Mais alors, le danger ne serait-il pas d'écorner l'image de Tag Heuer ? Le risque me paraît faible. Cette collection est en série limitée, les ventes témoignent d'un grand succès et tout cela sera rapidement sold out. Puis on passera à autre chose. Les esprits auront été marqués et le fait de sortir une montre colorée, pratique, étanche à 200 mètres n'apparaîtra pas comme totalement absurde à l'arrivée de l'été. La chance pour Tag Heuer est qu'en 2024, le monde horloger est constamment en train de présenter des nouveautés, une actualité en chasse une autre et au bout du compte, Tag Heuer se remettra à communiquer sur son offre habituelle, telles que les Aquaracer ou autres Carrera. C'est la raison pour laquelle je ne pense pas que le fait d'avoir vendu à un moment donné une petite montre à quartz colorée à 1.500 euros puisse constituer un frein à l'achat pour une clientèle plus traditionnelle.
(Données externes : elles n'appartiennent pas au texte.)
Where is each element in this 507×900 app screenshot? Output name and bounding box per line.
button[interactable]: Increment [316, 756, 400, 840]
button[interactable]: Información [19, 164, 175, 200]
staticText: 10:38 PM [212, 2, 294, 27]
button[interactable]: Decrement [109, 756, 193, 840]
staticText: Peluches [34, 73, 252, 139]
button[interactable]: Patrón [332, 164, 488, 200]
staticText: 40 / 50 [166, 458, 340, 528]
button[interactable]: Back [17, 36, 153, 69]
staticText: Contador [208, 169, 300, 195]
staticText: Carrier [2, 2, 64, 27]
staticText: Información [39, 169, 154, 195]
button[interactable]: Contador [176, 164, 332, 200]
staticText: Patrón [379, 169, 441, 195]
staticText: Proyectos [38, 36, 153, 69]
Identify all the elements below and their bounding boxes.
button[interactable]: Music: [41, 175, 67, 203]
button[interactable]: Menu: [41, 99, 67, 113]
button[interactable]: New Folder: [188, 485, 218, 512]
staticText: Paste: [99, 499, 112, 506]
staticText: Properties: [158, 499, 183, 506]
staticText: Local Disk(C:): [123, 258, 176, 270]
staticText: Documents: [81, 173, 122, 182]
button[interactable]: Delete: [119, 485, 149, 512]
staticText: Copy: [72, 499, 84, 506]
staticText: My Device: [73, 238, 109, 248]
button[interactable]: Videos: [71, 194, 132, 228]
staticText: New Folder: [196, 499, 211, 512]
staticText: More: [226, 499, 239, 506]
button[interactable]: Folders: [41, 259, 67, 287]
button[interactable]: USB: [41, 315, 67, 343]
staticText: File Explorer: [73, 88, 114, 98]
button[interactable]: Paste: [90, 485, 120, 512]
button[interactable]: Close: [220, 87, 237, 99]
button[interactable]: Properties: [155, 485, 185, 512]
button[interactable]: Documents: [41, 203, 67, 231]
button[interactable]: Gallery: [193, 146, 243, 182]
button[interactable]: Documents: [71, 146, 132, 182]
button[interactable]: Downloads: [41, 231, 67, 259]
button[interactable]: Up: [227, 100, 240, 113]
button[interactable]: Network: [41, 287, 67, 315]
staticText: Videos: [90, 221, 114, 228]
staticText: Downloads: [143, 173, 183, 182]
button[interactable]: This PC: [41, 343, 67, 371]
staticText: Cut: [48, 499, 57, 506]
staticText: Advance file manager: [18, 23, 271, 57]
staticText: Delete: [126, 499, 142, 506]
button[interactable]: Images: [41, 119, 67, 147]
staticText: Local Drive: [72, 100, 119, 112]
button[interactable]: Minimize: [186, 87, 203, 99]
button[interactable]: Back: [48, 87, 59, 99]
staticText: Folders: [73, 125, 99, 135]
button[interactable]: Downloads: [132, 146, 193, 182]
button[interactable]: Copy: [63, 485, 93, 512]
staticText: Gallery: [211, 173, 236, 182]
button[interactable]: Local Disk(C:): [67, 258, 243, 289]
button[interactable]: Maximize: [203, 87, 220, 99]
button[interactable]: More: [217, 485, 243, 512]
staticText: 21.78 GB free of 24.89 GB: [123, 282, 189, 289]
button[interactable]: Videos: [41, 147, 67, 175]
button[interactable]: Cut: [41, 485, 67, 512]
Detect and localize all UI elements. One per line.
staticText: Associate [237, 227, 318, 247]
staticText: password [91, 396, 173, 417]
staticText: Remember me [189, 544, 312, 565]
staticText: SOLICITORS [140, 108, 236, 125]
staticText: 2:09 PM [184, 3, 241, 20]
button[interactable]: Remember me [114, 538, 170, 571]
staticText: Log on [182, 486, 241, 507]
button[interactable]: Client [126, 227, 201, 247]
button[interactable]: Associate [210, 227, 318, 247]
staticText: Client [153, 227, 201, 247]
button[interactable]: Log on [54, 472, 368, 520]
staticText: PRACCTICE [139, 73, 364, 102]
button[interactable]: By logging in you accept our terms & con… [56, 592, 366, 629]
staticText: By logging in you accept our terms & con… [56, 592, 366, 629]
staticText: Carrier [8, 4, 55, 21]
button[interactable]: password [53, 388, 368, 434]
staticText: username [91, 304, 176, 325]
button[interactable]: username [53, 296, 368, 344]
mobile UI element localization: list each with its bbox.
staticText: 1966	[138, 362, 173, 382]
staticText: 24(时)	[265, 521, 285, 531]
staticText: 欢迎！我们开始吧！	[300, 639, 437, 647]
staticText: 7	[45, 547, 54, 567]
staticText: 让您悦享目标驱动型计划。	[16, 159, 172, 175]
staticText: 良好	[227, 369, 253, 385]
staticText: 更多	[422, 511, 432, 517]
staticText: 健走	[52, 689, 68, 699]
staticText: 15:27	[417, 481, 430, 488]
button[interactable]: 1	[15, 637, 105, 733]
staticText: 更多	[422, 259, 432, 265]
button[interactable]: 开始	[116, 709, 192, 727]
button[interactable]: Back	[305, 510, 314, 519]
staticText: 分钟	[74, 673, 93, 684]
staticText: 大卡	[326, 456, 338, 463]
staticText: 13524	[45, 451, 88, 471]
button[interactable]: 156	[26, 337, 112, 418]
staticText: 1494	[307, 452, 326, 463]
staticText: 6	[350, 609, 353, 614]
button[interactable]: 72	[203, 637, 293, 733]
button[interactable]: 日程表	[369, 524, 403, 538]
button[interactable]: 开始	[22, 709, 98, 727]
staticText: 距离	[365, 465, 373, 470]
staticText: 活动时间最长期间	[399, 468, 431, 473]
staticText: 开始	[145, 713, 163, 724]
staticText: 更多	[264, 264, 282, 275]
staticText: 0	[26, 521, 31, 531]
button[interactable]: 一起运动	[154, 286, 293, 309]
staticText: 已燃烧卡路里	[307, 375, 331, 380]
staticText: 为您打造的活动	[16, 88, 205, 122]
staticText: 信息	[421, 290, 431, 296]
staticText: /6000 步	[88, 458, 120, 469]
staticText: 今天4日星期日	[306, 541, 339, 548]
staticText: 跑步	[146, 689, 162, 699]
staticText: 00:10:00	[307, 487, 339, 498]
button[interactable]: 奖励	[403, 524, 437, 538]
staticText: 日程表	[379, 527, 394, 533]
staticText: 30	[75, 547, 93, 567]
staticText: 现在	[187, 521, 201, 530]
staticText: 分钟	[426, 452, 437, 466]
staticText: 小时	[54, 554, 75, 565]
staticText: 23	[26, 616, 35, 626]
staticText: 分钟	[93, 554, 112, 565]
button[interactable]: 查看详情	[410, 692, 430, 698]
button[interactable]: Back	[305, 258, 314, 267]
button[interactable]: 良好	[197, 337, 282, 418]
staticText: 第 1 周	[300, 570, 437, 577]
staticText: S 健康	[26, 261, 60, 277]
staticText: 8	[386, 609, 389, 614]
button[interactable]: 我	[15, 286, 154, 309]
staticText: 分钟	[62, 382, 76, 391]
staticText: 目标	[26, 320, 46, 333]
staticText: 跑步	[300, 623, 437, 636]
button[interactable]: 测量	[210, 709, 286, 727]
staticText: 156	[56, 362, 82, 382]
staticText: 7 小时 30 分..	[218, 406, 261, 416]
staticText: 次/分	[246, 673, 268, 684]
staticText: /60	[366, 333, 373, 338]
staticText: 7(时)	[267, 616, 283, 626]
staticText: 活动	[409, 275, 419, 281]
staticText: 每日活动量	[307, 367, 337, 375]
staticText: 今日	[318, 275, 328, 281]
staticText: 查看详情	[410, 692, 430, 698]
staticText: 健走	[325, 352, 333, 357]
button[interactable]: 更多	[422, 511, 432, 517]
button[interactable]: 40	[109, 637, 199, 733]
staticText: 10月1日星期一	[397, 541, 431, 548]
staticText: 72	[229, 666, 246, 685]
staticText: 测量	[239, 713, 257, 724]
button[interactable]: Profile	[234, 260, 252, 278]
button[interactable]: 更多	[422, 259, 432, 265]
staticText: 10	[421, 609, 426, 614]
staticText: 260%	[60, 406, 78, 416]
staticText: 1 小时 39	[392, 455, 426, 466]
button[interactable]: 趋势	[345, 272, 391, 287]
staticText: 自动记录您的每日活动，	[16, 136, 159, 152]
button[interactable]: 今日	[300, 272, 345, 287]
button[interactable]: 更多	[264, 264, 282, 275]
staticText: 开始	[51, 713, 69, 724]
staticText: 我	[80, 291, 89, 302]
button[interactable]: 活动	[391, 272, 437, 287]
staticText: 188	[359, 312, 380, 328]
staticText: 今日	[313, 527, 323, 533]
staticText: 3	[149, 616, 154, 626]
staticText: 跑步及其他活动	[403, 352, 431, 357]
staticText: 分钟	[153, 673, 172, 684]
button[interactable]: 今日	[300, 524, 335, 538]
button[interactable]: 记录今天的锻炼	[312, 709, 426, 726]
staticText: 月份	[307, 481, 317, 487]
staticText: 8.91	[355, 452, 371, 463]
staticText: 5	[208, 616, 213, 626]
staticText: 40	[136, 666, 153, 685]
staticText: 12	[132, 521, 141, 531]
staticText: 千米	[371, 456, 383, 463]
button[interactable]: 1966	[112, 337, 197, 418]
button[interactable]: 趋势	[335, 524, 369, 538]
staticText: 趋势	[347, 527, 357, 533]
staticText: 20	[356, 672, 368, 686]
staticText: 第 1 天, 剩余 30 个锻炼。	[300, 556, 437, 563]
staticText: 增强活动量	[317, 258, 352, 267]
En conclusion, ma conviction est que la présentation de cette collection dans la petite période de creux qui a suivi l'intense activité de Watches & Wonders est bien jouée de la part de Tag Heuer. Elle apporte du dynamisme à la marque, de la visibilité sans forcément générer des difficultés. J'ai lu ici et là des comparaisons avec la Moonswatch. Je n'ai pas vu une similitude évidente entre les deux orientations stratégiques. D'abord, la Moonswatch est un phénomène qui dure alors que la vocation de la Tag Heuer Formula 1 x Kith est d'être limitée. Ensuite cette dernière est une réédition d'un modèle qui a existé alors que la Moonswatch est une interprétation abordable d'un mythe horloger. Enfin, il y a un monde entre une étiquette à 1.500 euros et une à moins de 300 euros. Bref, chacun sa démarche et en tout cas pour Tag Heuer, malgré le fait que cette montre ne m'attire absolument pas, l'opération est gagnante sur bien des aspects.